When the CPU/Memory limit is specified: the request is accepted if the limit defined by the container is less than or equal to the maxLimit. Otherwise the request is rejected. In this way the end user becomes aware of the issue and can ask the Kubernetes administrator to add the container image to the ignoreImages list.

When the CPU/Memory limit is not specified: the container is mutated to use the defaultLimit.

kravciak commented 9 months ago

ignoreImages: ["ghcr.io/foo/bar:1.23"]

What do you think about making tag optional? Otherwise end user needs to request ignoreImages change for each new tag...

jvanz commented 9 months ago

@elenagarciam what do you think about the proposed changes in the policy behaivour here?

jvanz commented 9 months ago

I've updated the PR implementing the suggested changes in the previous comment from @flavio.

elenagarciam commented 9 months ago

@elenagarciam what do you think about the proposed changes in the policy behaivour here?

Yes that configuration can work, when would the policy available?

jvanz commented 9 months ago

Yes that configuration can work, when would the policy available?

@elenagarciam The policy is released! https://artifacthub.io/packages/kubewarden/container-resources/container-resources

Let us know if you miss something. If there is no changes necessary, We'll bump it to version 0.1.0. (it's 0.1.0-rc1 now)

elenagarciam commented 9 months ago

Yes that configuration can work, when would the policy available?

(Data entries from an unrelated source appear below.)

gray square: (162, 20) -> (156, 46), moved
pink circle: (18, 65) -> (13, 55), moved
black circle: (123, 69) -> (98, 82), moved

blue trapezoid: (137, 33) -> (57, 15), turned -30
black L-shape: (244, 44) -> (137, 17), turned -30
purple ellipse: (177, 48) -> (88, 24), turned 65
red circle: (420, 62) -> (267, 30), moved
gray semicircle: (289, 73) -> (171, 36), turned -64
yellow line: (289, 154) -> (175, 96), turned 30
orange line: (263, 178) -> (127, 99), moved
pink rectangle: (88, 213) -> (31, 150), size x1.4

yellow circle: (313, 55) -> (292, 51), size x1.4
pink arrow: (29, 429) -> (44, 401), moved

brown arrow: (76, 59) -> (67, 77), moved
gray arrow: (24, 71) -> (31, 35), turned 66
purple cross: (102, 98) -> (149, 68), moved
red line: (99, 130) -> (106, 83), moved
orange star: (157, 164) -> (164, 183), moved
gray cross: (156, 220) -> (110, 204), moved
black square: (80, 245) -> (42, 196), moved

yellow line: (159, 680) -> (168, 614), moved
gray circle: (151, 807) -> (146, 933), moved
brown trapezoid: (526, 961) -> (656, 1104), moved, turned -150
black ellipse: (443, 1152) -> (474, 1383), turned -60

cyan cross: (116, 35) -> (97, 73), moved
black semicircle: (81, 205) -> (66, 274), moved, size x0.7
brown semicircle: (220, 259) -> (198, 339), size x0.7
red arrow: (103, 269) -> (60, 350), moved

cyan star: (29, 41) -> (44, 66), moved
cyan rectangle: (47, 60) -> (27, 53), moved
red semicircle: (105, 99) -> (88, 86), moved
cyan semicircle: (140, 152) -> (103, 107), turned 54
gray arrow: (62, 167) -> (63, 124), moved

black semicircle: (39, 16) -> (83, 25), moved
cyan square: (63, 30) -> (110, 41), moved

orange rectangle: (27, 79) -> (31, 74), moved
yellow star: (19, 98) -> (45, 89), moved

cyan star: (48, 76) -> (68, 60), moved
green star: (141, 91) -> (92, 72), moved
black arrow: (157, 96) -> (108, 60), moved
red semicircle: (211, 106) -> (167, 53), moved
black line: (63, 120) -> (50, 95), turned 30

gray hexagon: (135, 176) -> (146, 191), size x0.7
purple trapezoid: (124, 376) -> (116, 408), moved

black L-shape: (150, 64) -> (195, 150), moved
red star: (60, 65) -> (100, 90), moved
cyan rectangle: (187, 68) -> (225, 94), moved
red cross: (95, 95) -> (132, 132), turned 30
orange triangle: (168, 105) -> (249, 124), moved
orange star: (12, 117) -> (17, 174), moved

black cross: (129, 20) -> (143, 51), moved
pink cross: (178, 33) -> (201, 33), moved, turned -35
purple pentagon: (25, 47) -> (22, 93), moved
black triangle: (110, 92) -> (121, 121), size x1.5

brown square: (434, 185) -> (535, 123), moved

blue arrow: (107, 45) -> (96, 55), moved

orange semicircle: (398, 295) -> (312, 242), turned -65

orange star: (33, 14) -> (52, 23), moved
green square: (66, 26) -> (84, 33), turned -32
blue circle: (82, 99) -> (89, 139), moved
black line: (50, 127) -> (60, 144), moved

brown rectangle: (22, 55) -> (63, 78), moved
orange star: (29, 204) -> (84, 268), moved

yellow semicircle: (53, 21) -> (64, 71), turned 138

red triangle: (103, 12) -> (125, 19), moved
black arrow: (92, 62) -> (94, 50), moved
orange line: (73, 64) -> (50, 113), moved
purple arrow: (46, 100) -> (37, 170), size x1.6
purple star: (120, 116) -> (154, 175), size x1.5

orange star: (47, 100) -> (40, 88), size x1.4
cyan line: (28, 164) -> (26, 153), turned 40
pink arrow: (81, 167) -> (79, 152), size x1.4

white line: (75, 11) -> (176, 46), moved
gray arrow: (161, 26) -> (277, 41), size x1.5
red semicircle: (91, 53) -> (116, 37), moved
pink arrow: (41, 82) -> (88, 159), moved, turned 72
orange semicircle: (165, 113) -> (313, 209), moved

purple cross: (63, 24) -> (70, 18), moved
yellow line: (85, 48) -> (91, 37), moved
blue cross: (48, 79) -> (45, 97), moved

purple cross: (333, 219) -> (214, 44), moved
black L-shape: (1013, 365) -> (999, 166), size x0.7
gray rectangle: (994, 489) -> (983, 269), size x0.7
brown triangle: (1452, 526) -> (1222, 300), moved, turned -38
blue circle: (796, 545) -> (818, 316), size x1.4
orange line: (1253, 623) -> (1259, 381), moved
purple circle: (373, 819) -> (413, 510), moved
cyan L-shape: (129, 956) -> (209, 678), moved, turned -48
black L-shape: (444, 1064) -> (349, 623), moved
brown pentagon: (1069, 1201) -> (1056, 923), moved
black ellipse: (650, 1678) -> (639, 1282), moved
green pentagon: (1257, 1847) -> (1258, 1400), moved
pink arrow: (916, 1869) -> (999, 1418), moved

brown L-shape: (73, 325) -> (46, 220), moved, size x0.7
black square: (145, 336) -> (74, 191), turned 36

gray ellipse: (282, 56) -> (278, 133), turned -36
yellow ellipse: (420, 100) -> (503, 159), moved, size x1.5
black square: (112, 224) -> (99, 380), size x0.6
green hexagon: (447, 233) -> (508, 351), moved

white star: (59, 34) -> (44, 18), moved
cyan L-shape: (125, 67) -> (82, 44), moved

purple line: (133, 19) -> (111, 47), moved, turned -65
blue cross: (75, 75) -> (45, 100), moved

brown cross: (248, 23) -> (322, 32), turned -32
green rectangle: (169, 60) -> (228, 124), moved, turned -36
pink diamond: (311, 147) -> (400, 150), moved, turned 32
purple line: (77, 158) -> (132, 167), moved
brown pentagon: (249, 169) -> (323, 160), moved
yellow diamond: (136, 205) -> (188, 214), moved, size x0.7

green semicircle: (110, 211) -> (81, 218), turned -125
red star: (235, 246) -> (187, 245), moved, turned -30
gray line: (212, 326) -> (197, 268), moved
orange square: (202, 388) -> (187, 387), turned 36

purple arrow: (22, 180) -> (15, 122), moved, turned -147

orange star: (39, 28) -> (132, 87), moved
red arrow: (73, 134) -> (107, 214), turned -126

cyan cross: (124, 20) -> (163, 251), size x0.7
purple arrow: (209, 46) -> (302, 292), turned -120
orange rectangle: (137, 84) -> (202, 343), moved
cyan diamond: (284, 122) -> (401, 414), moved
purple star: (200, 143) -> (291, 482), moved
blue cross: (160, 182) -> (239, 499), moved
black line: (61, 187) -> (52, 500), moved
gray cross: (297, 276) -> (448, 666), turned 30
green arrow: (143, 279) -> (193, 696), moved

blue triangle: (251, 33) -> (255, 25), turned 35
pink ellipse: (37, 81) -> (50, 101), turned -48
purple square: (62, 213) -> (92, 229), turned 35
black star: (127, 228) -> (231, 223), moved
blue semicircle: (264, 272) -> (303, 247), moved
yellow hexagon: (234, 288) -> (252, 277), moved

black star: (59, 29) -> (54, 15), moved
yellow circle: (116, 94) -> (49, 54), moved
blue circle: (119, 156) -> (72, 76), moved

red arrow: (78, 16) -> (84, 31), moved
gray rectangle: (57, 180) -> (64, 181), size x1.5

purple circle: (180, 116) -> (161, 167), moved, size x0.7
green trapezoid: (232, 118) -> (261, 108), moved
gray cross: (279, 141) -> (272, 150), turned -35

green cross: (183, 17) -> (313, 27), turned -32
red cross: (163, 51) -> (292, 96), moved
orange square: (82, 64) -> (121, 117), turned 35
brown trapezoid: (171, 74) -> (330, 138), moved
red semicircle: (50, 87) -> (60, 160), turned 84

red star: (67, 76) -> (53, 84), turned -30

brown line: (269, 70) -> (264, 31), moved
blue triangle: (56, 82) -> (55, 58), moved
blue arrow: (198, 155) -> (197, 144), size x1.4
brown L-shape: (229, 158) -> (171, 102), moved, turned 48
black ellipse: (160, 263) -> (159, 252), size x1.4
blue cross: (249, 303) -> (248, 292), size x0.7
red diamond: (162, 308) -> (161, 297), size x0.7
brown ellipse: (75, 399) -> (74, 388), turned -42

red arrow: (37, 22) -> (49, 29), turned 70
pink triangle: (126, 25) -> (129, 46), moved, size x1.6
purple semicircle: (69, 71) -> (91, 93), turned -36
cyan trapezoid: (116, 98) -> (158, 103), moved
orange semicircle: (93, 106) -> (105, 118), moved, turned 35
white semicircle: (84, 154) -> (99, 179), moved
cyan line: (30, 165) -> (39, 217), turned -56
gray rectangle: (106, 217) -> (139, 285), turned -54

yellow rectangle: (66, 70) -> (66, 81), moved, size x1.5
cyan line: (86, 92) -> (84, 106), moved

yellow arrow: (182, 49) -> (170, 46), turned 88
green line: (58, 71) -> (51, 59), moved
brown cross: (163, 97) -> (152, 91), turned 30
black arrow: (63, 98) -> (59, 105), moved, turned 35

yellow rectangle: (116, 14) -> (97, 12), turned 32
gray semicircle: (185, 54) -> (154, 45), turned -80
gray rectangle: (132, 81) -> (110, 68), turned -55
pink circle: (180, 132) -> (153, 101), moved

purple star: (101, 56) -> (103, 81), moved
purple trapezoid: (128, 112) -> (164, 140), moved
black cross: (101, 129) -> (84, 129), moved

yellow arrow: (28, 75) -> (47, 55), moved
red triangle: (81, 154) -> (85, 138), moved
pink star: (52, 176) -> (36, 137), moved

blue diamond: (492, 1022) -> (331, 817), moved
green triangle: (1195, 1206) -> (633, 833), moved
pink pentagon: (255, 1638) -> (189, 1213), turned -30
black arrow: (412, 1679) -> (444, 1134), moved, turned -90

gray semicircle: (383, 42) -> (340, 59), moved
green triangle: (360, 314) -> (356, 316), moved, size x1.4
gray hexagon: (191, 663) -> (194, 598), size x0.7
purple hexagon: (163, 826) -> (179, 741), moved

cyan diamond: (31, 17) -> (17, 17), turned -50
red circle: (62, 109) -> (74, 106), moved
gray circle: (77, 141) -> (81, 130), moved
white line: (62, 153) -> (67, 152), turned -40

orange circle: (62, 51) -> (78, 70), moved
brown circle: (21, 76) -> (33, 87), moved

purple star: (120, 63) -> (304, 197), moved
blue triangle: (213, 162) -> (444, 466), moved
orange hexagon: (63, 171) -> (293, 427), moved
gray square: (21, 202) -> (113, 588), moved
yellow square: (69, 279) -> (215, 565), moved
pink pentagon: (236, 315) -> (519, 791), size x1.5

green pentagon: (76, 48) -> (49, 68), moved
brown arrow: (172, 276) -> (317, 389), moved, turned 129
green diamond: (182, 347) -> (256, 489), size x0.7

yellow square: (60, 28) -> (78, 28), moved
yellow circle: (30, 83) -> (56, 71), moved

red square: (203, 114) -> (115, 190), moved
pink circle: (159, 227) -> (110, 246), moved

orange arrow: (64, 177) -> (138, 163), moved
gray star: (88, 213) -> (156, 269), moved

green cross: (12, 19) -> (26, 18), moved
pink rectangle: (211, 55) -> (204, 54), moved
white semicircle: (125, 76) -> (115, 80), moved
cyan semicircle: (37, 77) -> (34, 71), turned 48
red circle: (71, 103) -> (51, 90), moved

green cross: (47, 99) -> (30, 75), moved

@elenagarciam The policy is released! https://artifacthub.io/packages/kubewarden/container-resources/container-resources

Let us know if you miss something. If there is no changes necessary, We'll bump it to version 0.1.0. (it's 0.1.0-rc1 now)

Actually I was testing it, I have one question, Do I need to create another policy server o can I use the default one?

jvanz commented 9 months ago

Actually I was testing it, I have one question, Do I need to create another policy server o can I use the default one?

You can deploy the policy in any policy server.

jvanz commented 8 months ago

@elenagarciam We've just released another version of the policy with a quick fix for rancher UI and fix for mutating policies. Let us know what you experience using it. Thanks!